To use it in your configuration, install it from the gallery:

Install-Module PSReadLine -AllowPrerelease -Force

And add to the $PROFILE file:

if ($host.Name -eq 'ConsoleHost')
    Import-Module PSReadLine

    # Binding for moving through history by prefix
    Set-PSReadLineKeyHandler -Key UpArrow -Function HistorySearchBackward
    Set-PSReadLineKeyHandler -Key DownArrow -Function HistorySearchForward


My final PowerShell module of choice is PSfzf. It integrates the well-known fuzzy finder, fzf, into PowerShell:

  • Ctrl+T searches the paths below the current directory and inserts the selected path: Fuzzy search paths
  • Alt+C does the same, but automatically changes the current directory to the selected one upon confirmation.
  • Ctrl+R does a fuzzy search of the history entries. It requires an additional entry in $PROFILE to override the default functionality of PSReadLine. Fuzzy history search
  • Tab enables fuzzy search for tab completion. If you confirm the selection with \, completion continues for the next part of the path, Enter confirms the path. The functionality requires an entry in $PROFILE to override the default behavior of tab completion. Fuzzy tab completion

Besides the default fuzzy search, you can also use substring search (start query with '), prefix search (start query with ^), suffix search (end query with $), and more.

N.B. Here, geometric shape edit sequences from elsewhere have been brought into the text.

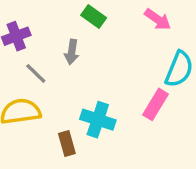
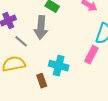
gray arrow: (72, 52) -> (41, 27), size x1.6

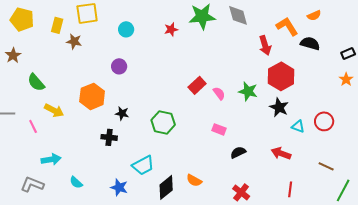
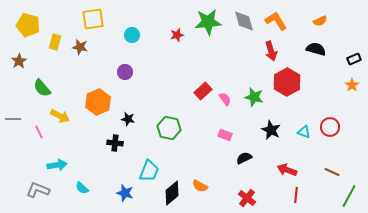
yellow rectangle: (57, 25) -> (55, 42), moved
orange L-shape: (287, 26) -> (276, 21), moved
black star: (279, 107) -> (271, 130), moved
red arrow: (281, 153) -> (287, 170), moved
cyan trapezoid: (143, 165) -> (149, 171), turned -40

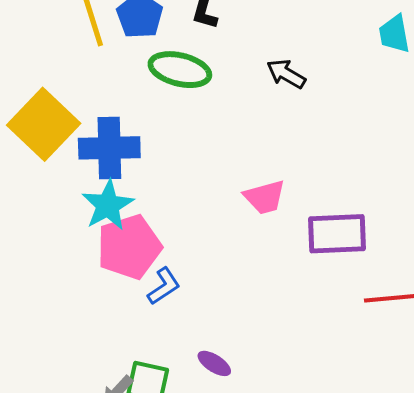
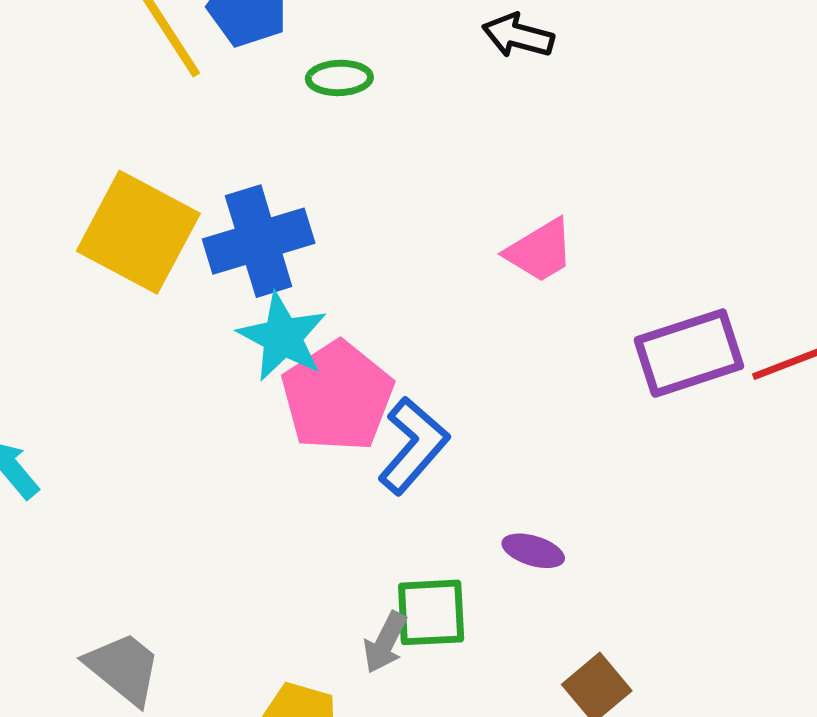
green ellipse: (180, 70) -> (339, 78), size x0.6
purple rectangle: (337, 234) -> (689, 353), moved
blue L-shape: (164, 286) -> (413, 446), size x1.4

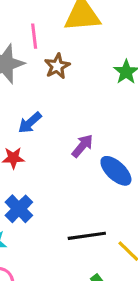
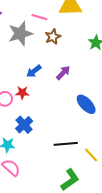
pink line: (34, 36) -> (39, 17), turned -70
purple arrow: (82, 146) -> (63, 73), moved

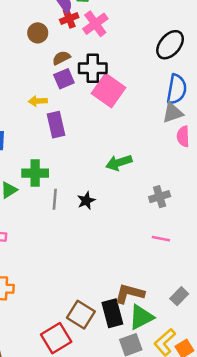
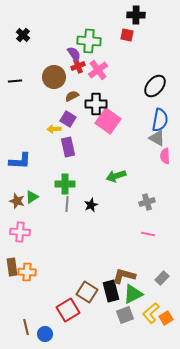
brown circle: (38, 33) -> (54, 77), size x1.5
purple square: (64, 79) -> (68, 119), moved, turned -35
gray triangle: (173, 113) -> (157, 138), turned 48
green cross: (35, 173) -> (65, 184), moved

To use PSFzf, you must first install fzf. I prefer to use Chocolatey (you must install it first for the following command to work):

choco install fzf

Then install the PowerShell module from the gallery:

Install-Module PSFzf

And finally configure it in the $PROFILE file:

Import-Module PSFzf

# Override PSReadLine's history search
Set-PsFzfOption -PSReadlineChordProvider 'Ctrl+t' `
                -PSReadlineChordReverseHistory 'Ctrl+r'

# Override default tab completion
Set-PSReadLineKeyHandler -Key Tab -ScriptBlock { Invoke-FzfTabCompletion }

I have gotten so used to these PowerShell modules that I miss them as soon as I use a command prompt without them. I am pretty happy with my current configuration. But who knows, maybe I'll find more modules to add in the future. What does your PowerShell configuration look like?